The Organization for Security and Cooperation in Europe has reportedly begun preparations for a possible international peacekeeping operation around Nagorno-Karabakh, in a further indication that a resolution of the Armenian-Azerbaijani dispute is in the offing.

Azerbaijani Foreign Minister Elmar Mammadyarov said on Thursday that OSCE military experts will tour Armenian-occupied territories of Azerbaijan to look into logistical aspects of such a mission.

The OSCE’s “high-level planning group,” made up of nine military officers, toured other Azerbaijani regions close to Karabakh earlier this week, examining the local infrastructure. According to reports from Baku, they inspected in particular a major military airport near Azerbaijan’s second largest city of Gyanja. It is located about 50 kilometers north of the nearest section of the Armenian-Azerbaijani frontline.
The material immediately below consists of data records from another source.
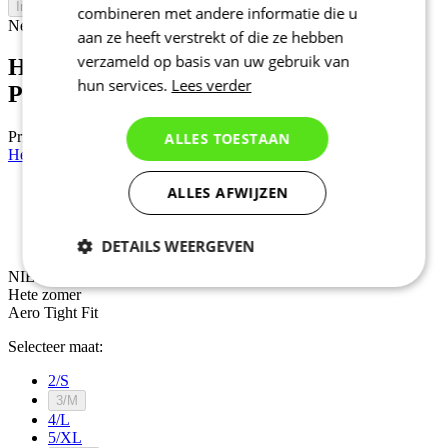
In winkelwagen
combineren met andere informatie die u
Nejprve vyberte variantu
aan ze heeft verstrekt of die ze hebben
verzameld op basis van uw gebruik van
Heren fietsshirt korte mouwen |
hun services.
Lees verder
PROJECT Z6 Black
Prijs
189 €
ALLES TOESTAAN
Heren fietsshirt korte mouwen | PROJECT Z6 White
ALLES AFWIJZEN
NIEUW
Hete zomer
Aero Tight Fit
DETAILS WEERGEVEN
NIEUW
Noodzakelijk
Statistieken
Hete zomer
Aero Tight Fit
Selecteer maat:
Marketing
Functioneel
2/S
3/M
4/L
5/XL
Niet geclassificeerd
It was the group’s first trip to the conflict zone in eight years, suggesting that the warring sides are currently discussing practical modalities of a Karabakh settlement. Azerbaijani media quoted Mammadyarov as calling it a “step forward.” But he cautioned that agreement has yet to be reached on the size and make-up of the international peacekeeping contingent and the areas of its deployment.
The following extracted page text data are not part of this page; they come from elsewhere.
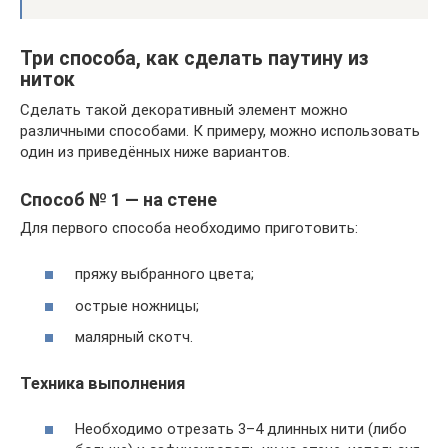
Три способа, как сделать паутину из
ниток
Сделать такой декоративный элемент можно
различными способами. К примеру, можно использовать
один из приведённых ниже вариантов.
Способ № 1 — на стене
Для первого способа необходимо приготовить:
пряжу выбранного цвета;
острые ножницы;
малярный скотч.
Техника выполнения
Необходимо отрезать 3–4 длинных нити (либо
Russia’s chief Karabakh negotiator, Yuri Merzlyakov, told Azerbaijani journalists this week that the conflicting parties and international mediators have already agreed to deploy at least 10,000 peacekeepers. That Karabakh peace will require international military presence is also admitted by Armenian officials. Diplomatic sources in Yerevan told RFE/RL in June that the peacekeeping force is unlikely to comprise troops from Russia, Turkey, the United States and France. They said this is supposed to ensure its impartiality.

According to Mamedyarov, the issue is among nine “principles of the settlement” which are being negotiated by the parties. Merzlyakov likewise spoke of a two-page document which he said will be discussed by the Armenian and Azerbaijani presidents at their next meeting expected early next year. He said that if they sign the document, diplomats from the two countries will begin working on the text of a more comprehensive peace accord.
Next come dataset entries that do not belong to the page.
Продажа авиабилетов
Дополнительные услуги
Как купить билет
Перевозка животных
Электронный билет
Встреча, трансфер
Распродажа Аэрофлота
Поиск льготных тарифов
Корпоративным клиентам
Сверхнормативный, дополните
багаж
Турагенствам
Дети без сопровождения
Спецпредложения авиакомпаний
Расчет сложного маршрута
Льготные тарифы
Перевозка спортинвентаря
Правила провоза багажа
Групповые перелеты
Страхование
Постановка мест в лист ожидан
The precise date of the Armenian-Azerbaijani summit has yet to be determined. Mammadyarov’s deputy, Araz Azimov, said on Monday that it will likely take place in late January or early February.

Armenian officials have said that the parties have been discussing a phased solution to the Karabakh dispute that would eventually allow the disputed region’s predominantly Armenian population to decide its status in a referendum. The mediators and Azerbaijani leaders have not explicitly denied this.

A leading Baku daily, “Zerkalo,” urged the Azerbaijani government on Friday to come clean about what it described as an inevitable loss of Karabakh. “It is time to be absolutely candid and admit what the signing of such a peace agreement will lead to,” wrote the paper. “It will likely lead, sooner or later, to [international] recognition of Nagorno-Karabakh’s independence.”